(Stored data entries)
******************************

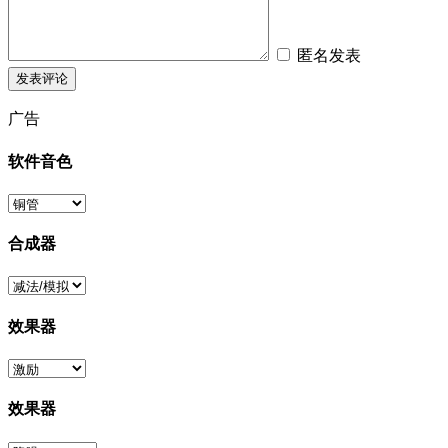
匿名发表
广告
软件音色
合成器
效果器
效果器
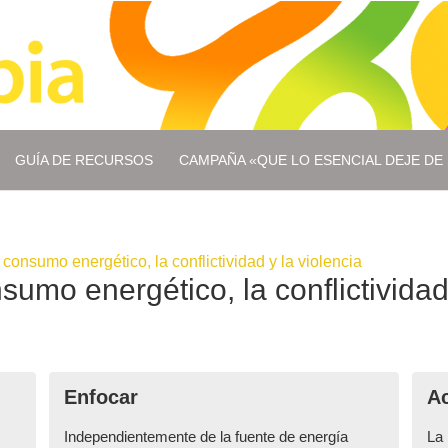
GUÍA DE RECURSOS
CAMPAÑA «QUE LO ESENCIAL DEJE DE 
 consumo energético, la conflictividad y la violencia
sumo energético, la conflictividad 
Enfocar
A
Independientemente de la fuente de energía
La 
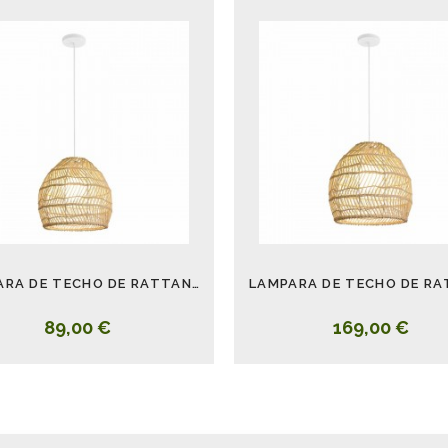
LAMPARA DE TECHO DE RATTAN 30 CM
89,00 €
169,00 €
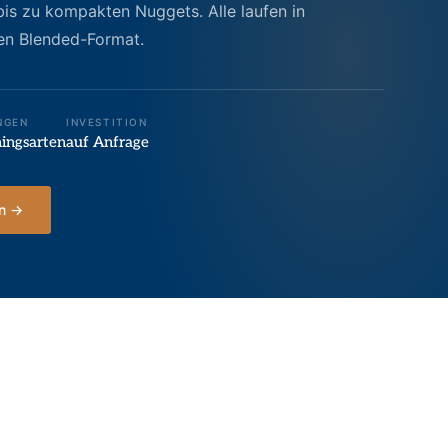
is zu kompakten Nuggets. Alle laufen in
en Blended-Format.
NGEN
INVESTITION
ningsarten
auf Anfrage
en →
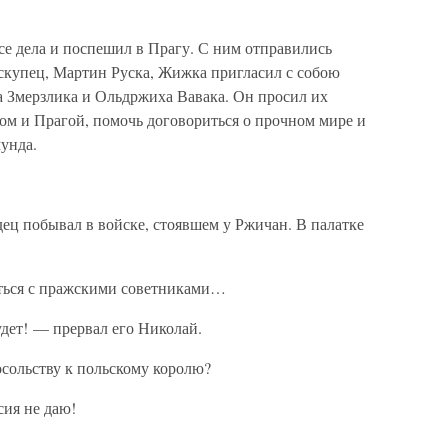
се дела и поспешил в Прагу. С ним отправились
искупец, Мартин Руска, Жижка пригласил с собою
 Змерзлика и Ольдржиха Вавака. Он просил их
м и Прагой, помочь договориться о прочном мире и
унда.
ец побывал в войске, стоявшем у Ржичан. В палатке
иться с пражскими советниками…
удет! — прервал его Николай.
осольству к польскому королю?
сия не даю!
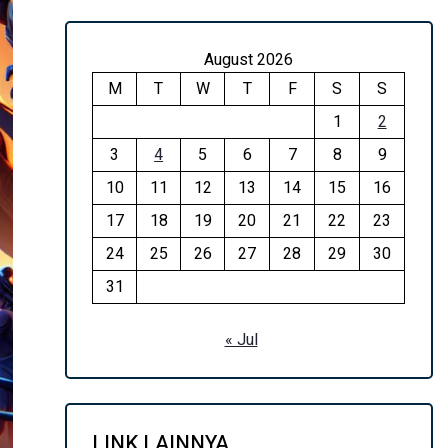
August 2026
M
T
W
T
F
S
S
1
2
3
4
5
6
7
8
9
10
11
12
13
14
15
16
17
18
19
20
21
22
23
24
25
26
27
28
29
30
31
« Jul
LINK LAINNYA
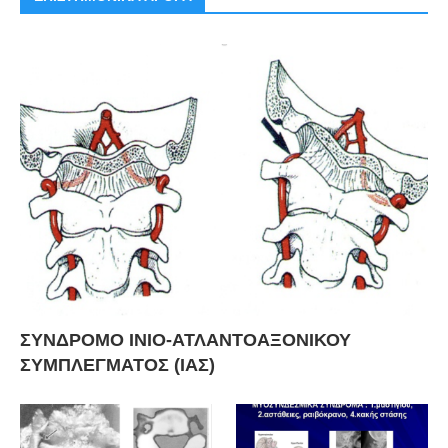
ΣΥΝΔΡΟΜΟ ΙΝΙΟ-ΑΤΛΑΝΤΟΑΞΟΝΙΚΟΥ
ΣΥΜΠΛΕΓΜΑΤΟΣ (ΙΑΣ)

******************************

• Assignment:
Where a line in the records above contains the word "energético", copy that line.

• Response:
 consumo energético, la conflictividad y la violencia
sumo energético, la conflictividad 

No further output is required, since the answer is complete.